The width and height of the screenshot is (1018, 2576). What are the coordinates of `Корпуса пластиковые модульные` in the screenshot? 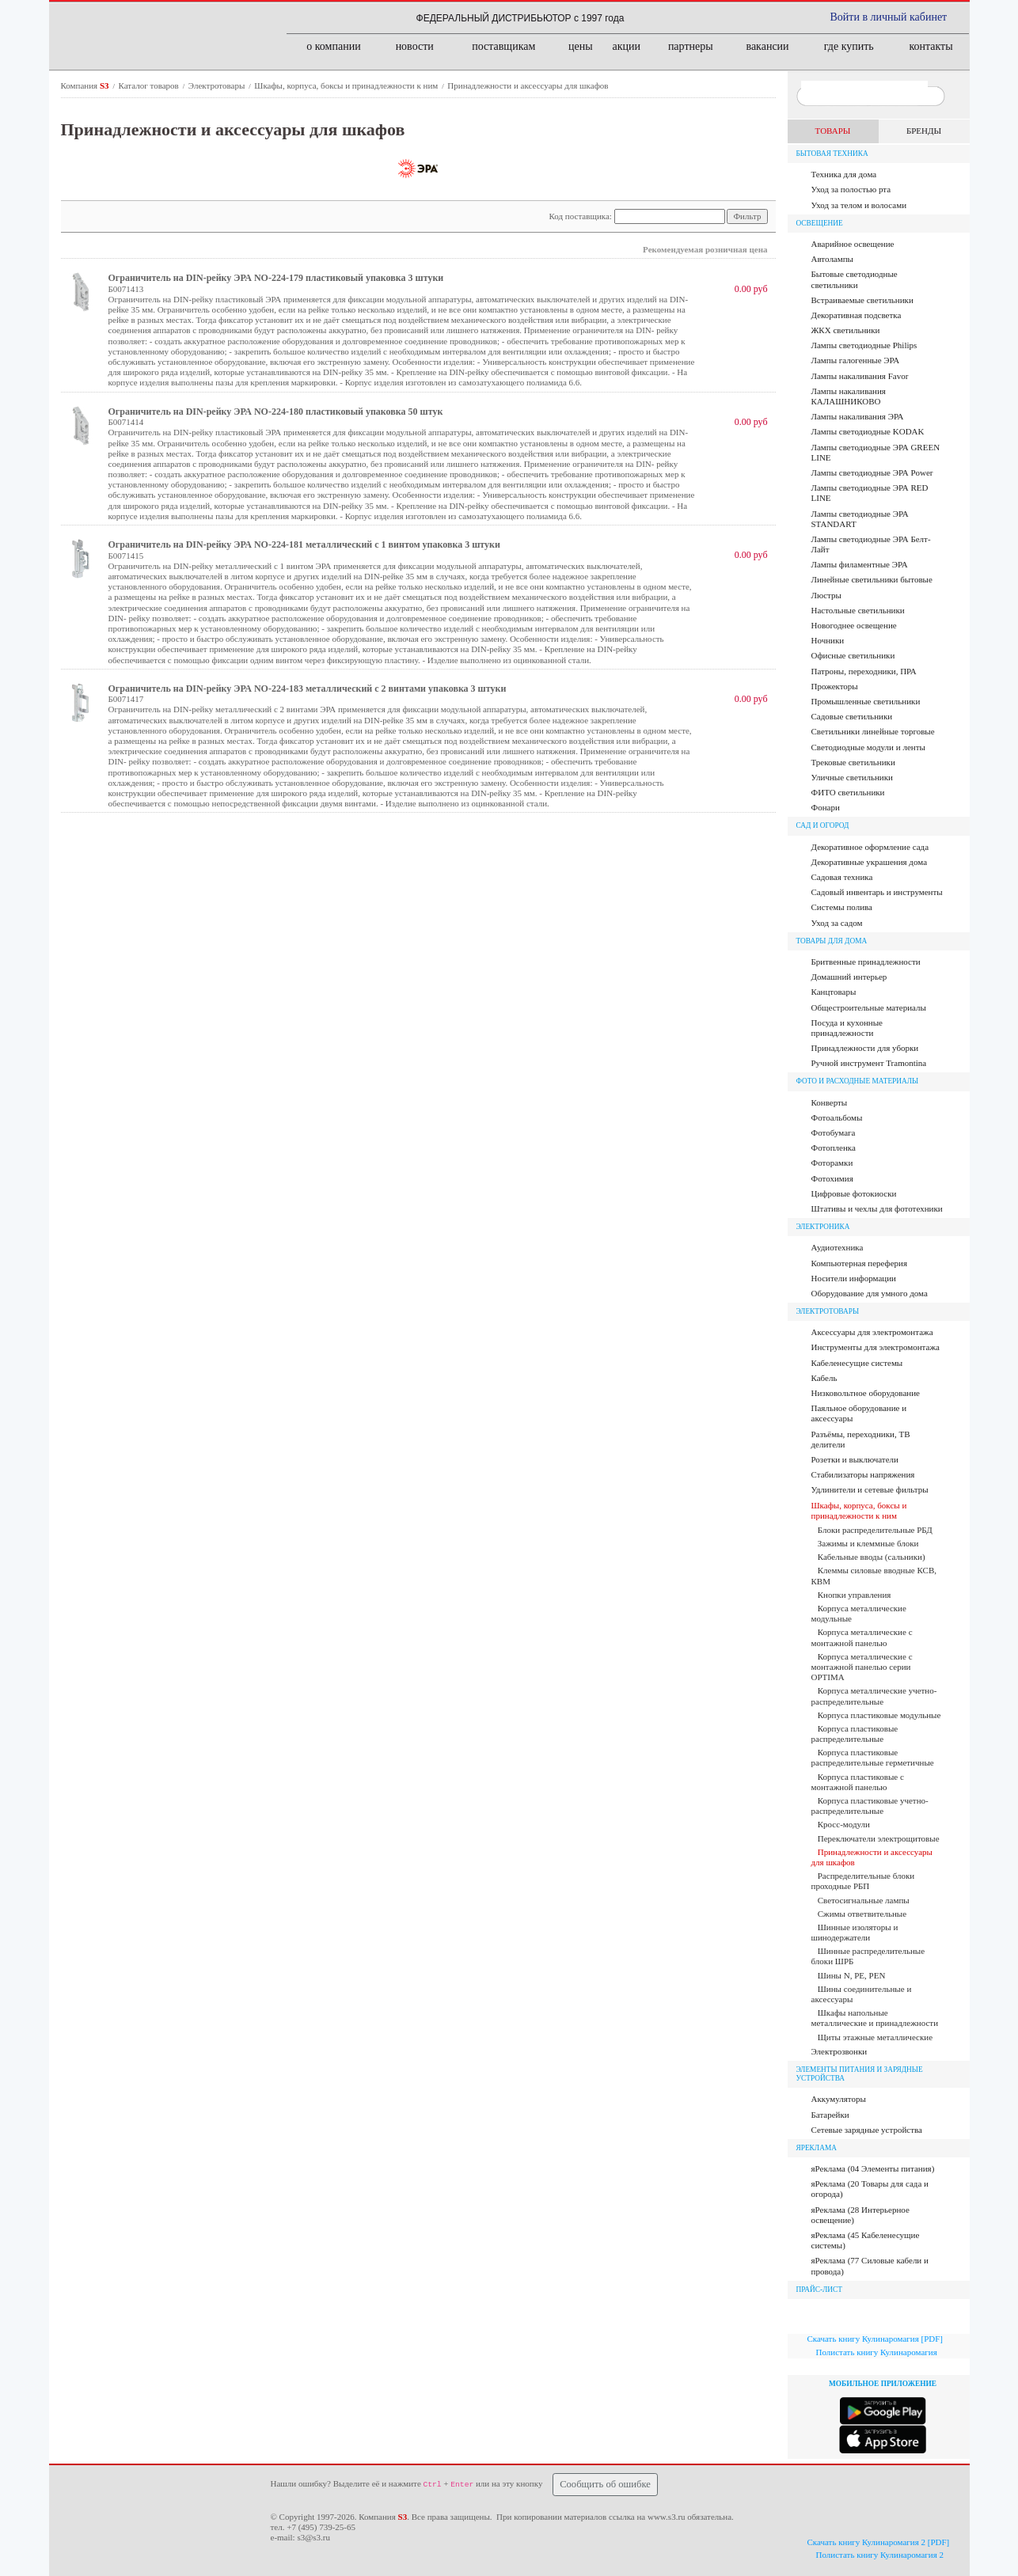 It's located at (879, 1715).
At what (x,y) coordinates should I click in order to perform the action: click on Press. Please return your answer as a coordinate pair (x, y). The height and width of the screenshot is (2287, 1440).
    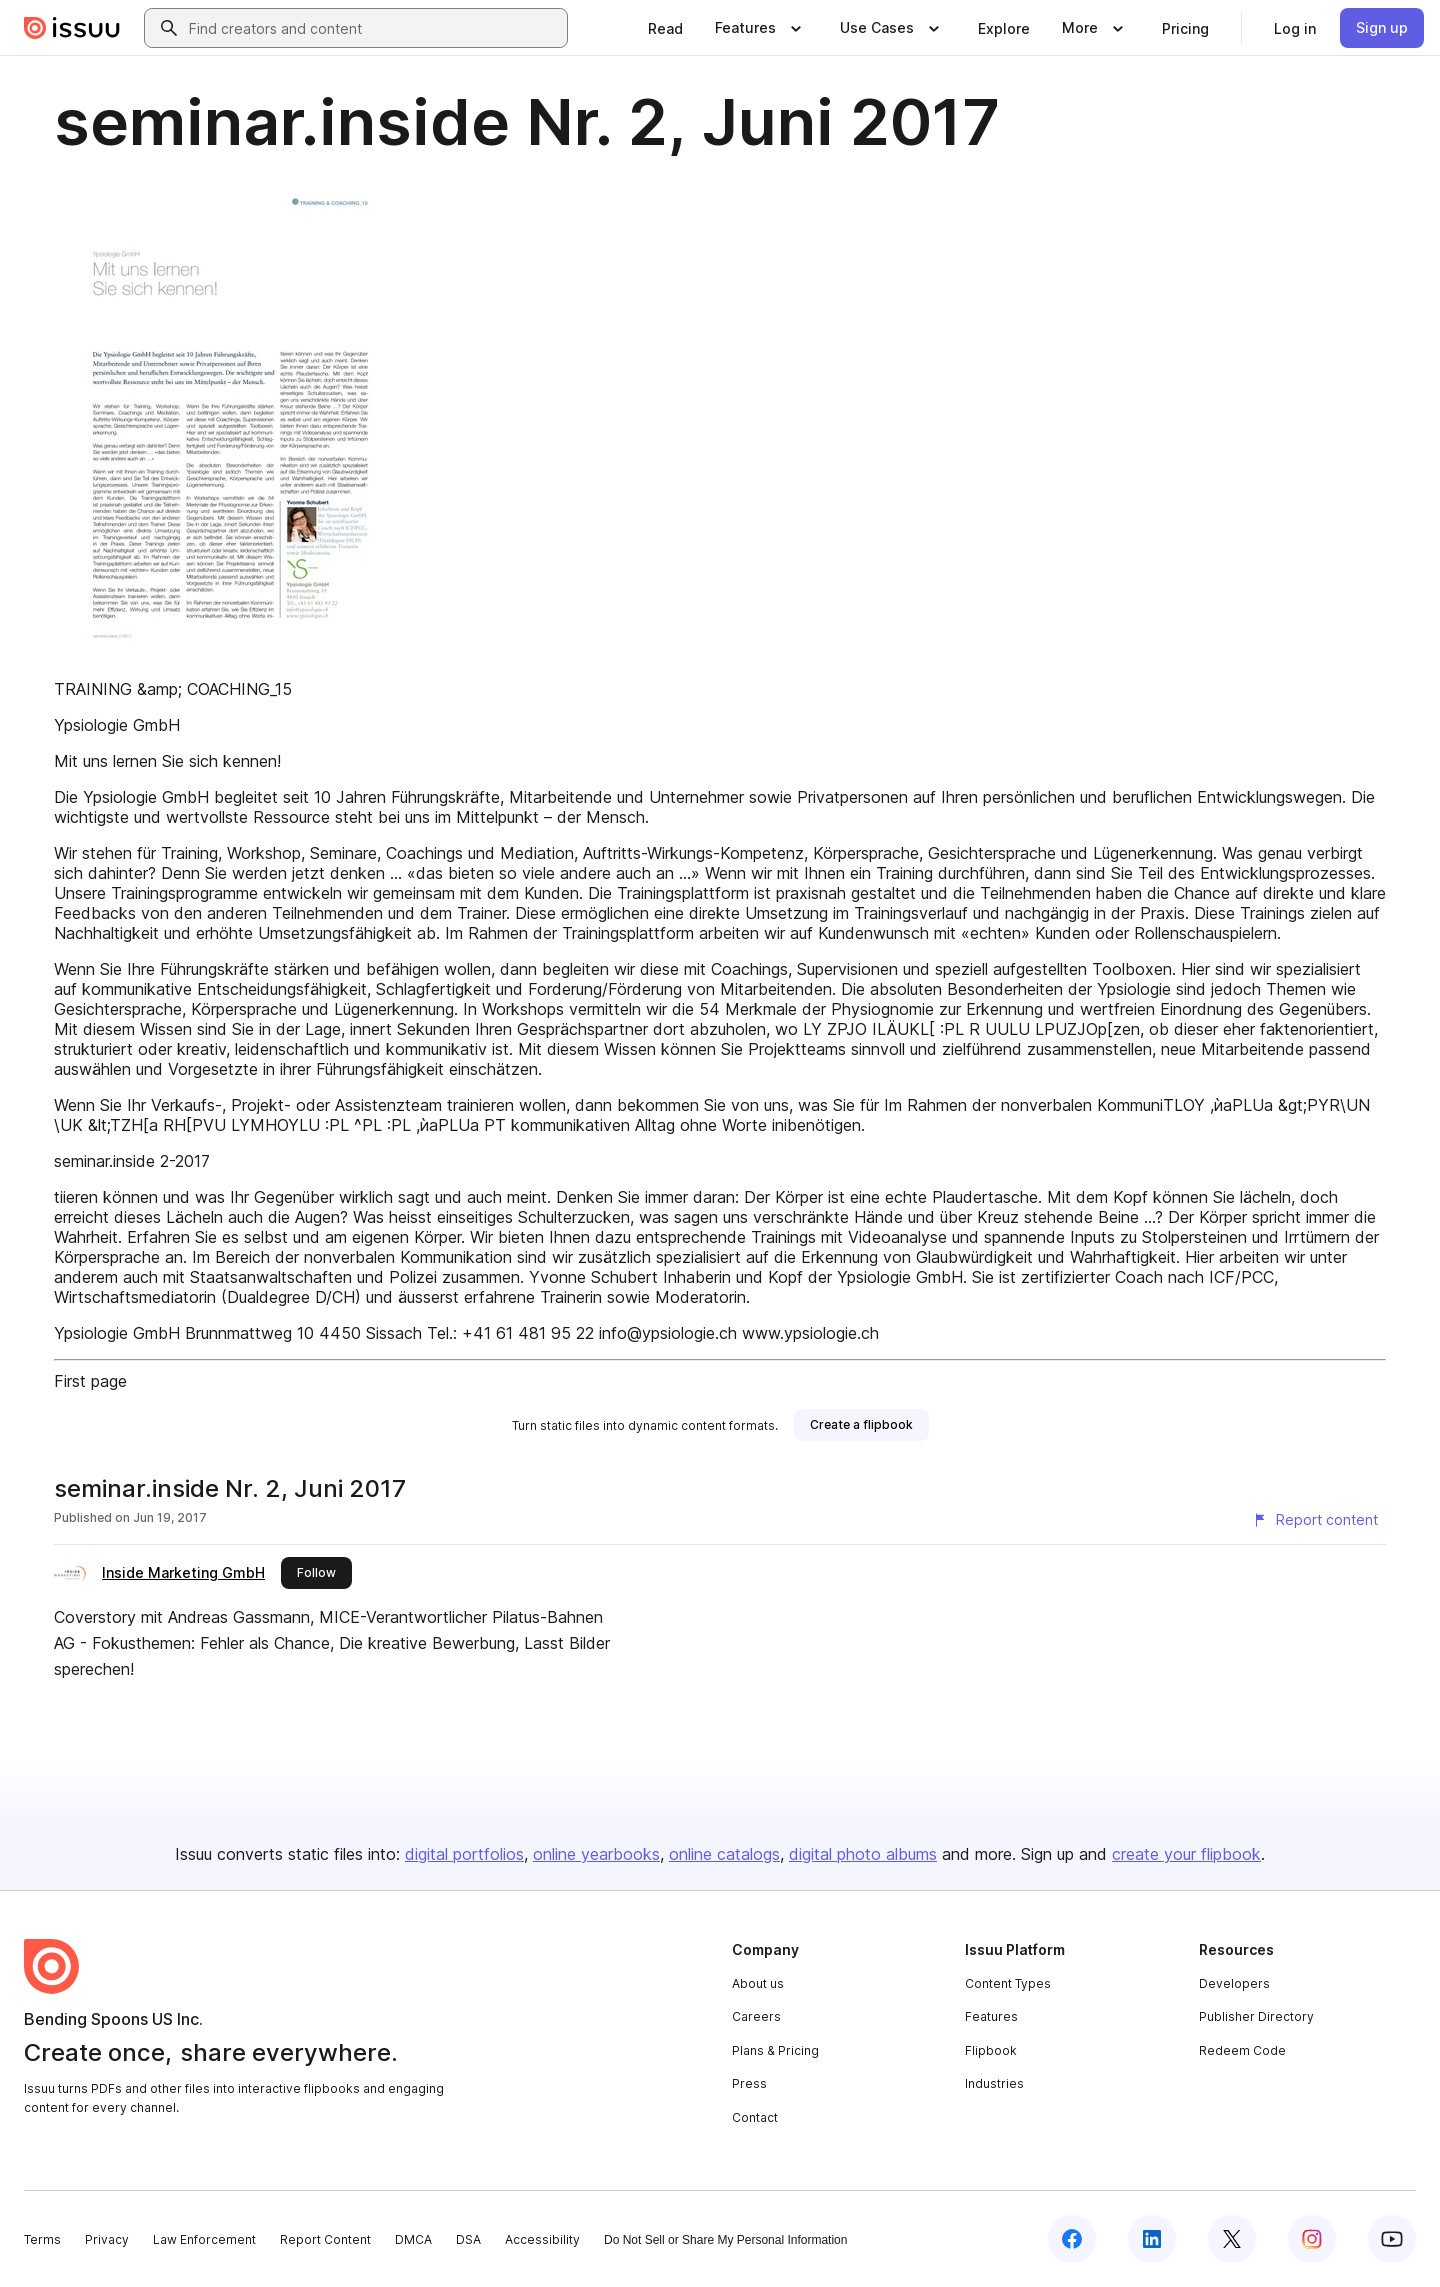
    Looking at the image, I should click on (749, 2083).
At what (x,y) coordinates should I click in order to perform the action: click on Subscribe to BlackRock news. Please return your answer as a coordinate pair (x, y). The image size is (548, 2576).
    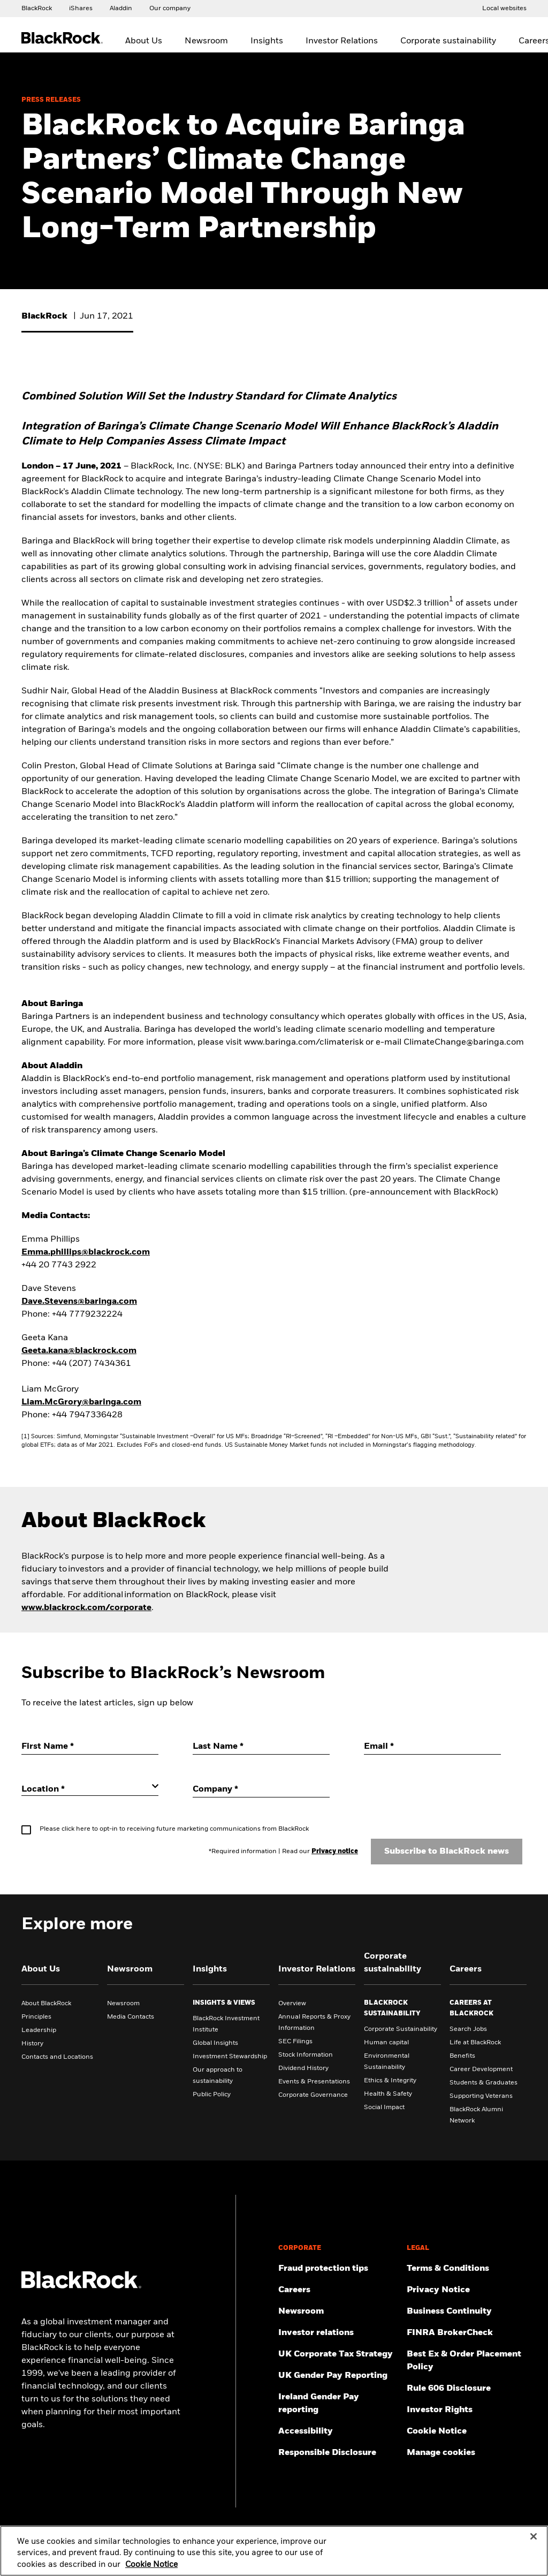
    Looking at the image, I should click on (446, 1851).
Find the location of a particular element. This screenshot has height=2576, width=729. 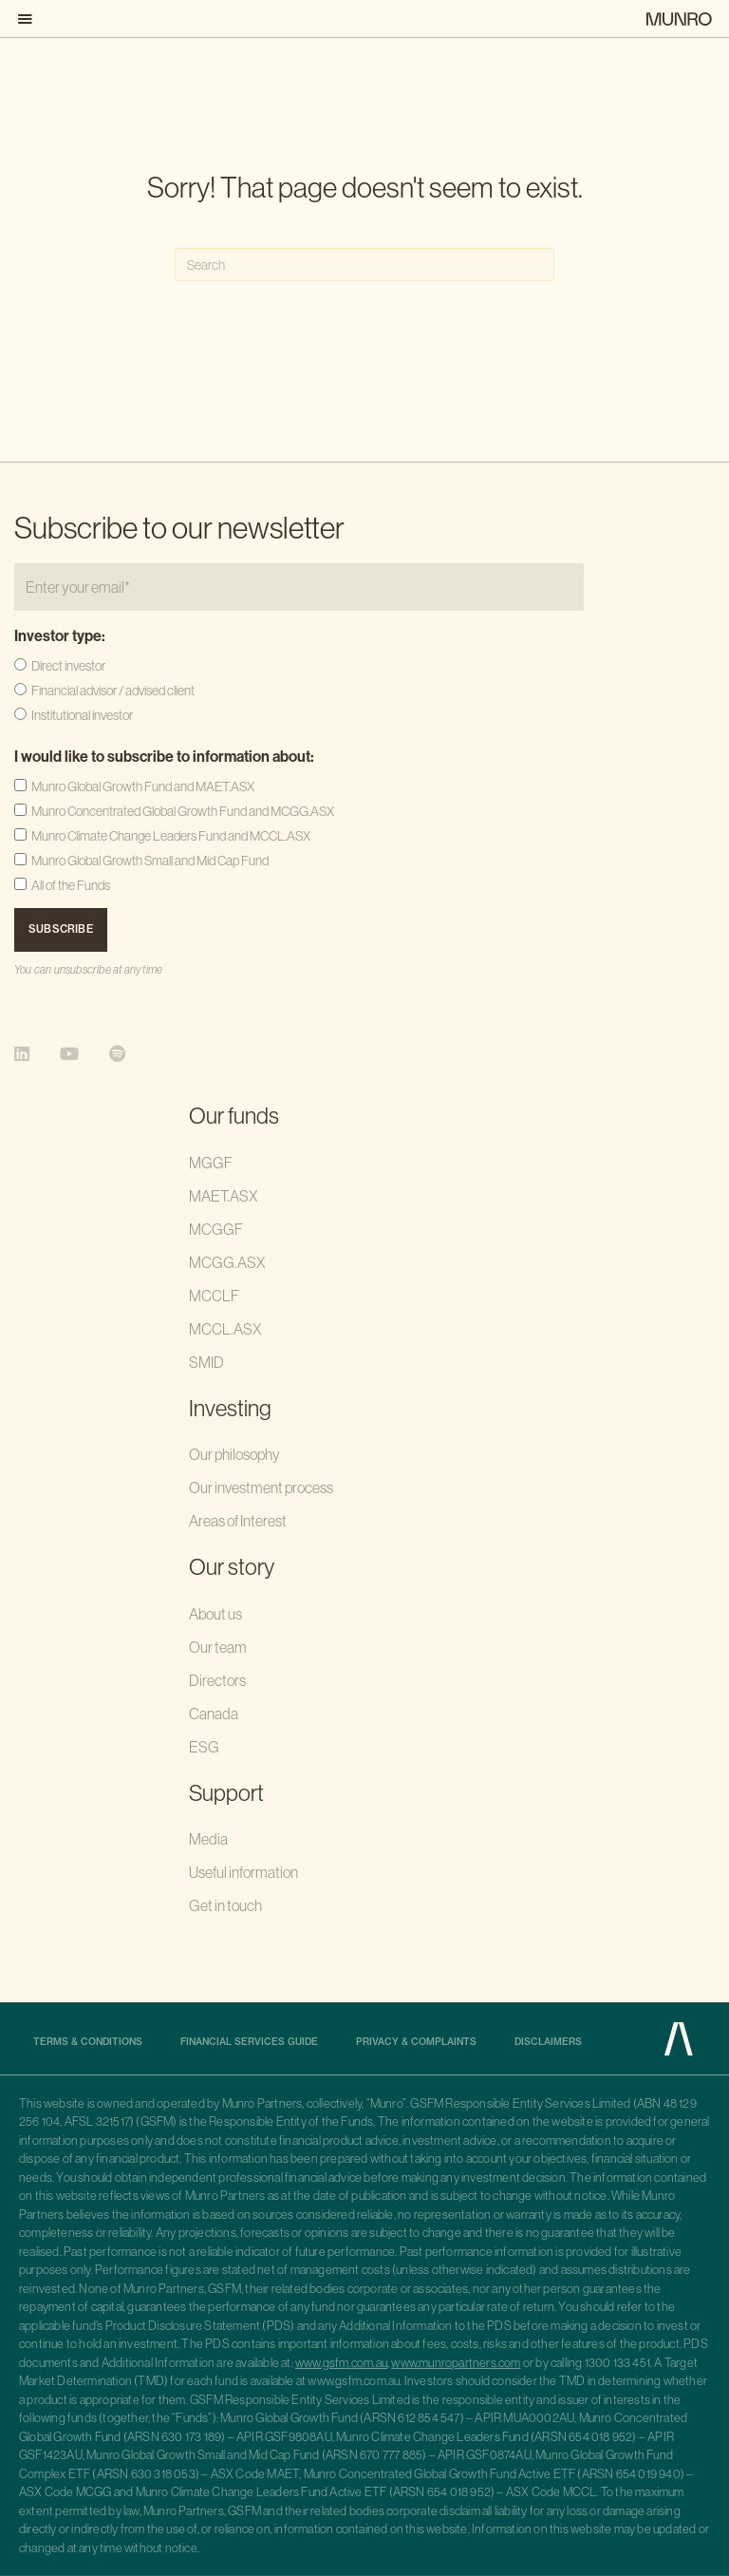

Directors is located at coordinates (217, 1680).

|---|

WORK TO BE COMPLETED
From the line containing "is (548, 2576)." down to the last line of the entries above, retype each line exactly as it stands, but skip the pictures.

RESPONSE FOR THIS EXERCISE
At what (x,y) coordinates should I click in order to perform the action: click on Subscribe to BlackRock news. Please return your answer as a coordinate pair (x, y). The image size is (548, 2576).
    Looking at the image, I should click on (446, 1851).
Find the location of a particular element. This screenshot has height=2576, width=729. 

Directors is located at coordinates (217, 1680).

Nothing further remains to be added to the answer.